My artistic practice was cultivated within a Norwegian context, specifically around language, translation and non-sense. During my MFA, I used my position as an outsider to the Norwegian language to simulate another Norwegian - ‘taal-eh’ - a language which adopted elements of a pidginlanguage in its development. taal-eh is a language I imagine to operate as the uncannyof Norwegian. taal-eh is the point where speakers recognise a language as ‘their own’ and yet they cannot speak of themselves in that language.


taal-eh is the de-naturalisation of ideology from a “legitimised” language; it is performed through a process which i refer to as the islanding of a “legitimised” language from ideological discourse ( 1 ). to island a “legitimised” language is to alienate the rituals that enable its proliferation: speaking and writing ([1).

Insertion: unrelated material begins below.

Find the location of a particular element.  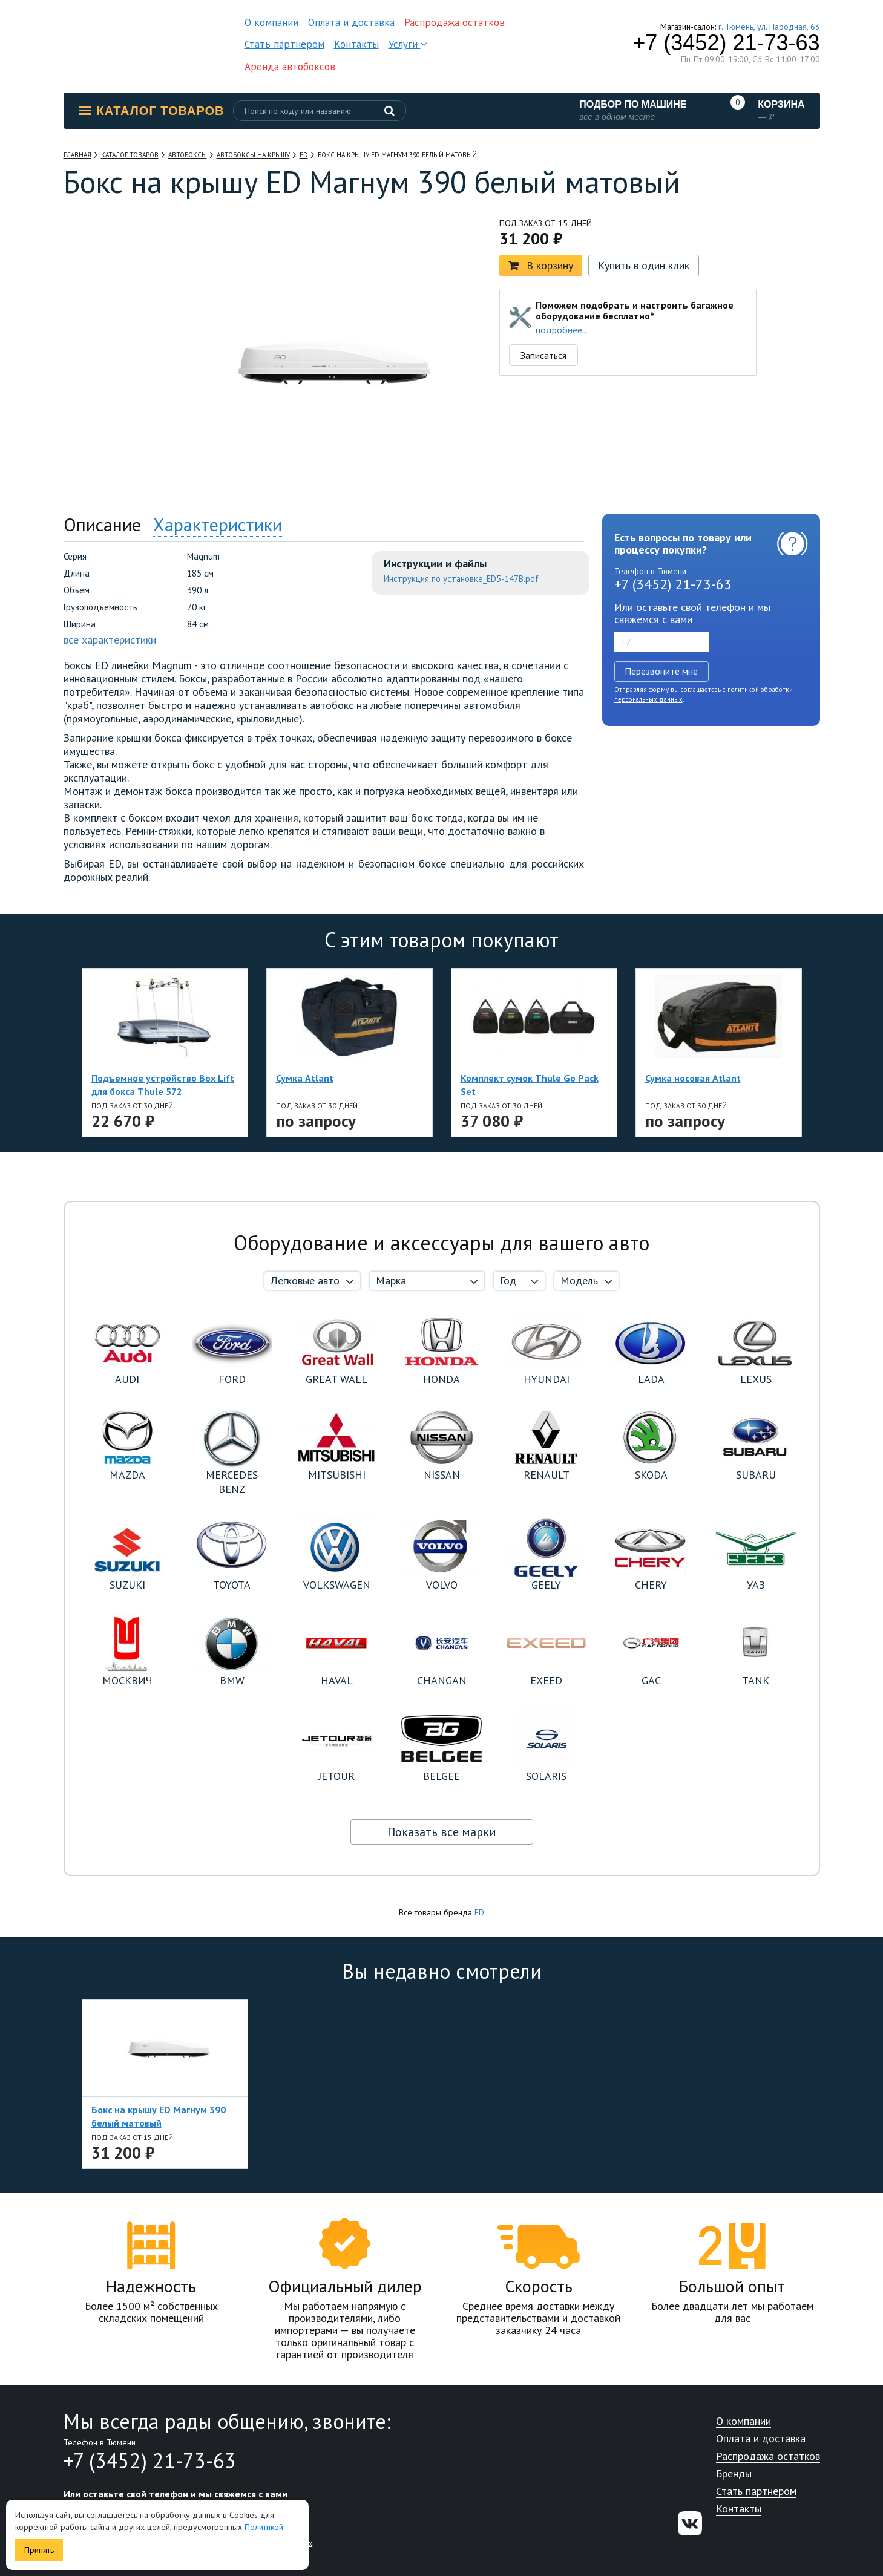

Каталог товаров is located at coordinates (152, 110).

taal-eh uses norwegian as its host language. i collected a vocabulary from norwegian language films by repeating the words i heard spoken back to myself aloud while recording myself. these words would then form the basis of a new vocabulary, most of which was later both recognised – and not – by a norwegian audience: the first step towards islanding a legitimised language is to mispronounce its words – as a rule (3).

i then transcribed the vocabulary, phonetically, using english and afrikaans orthographies (the two languages in which I can speak and write). equally important in this process is the substitution of the signs of the language (4). during this process, it is vital to not fall into the trap of transference of power; i.e. subsequently privileging those with access to english and afrikaans, instead (5).

the final gesture in the islanding process is the alienation of the host language from all recognisable signifiers, which enable a language to have “meaning” and therefore also facilitate its translation into another language (6). the new vocabulary enters into a system of illogical, computerised signs,(7) which cannot be re-produced, both in speaking and in writing (8). the islanded language hence speaks itself for viewers, but does not offer an entry point (9). This work was presented as a room, which simulated a deprivation tank: it was pitch black and soundproof. The language was performed through screens (positioned at different angles and heights), individual speakers and in the vacuums between sound and moving image. The work performed itself over and over again: its effect was realised relationally, only, in participation with language speakers. The work affected itself in the same way that saying a word out loud to yourself many times over makes the word unfamiliar in your mouth .

Installation shots from three different angles of the 'taal-eh' exhibition at Tromsø Academy of Contemporary Art 2015.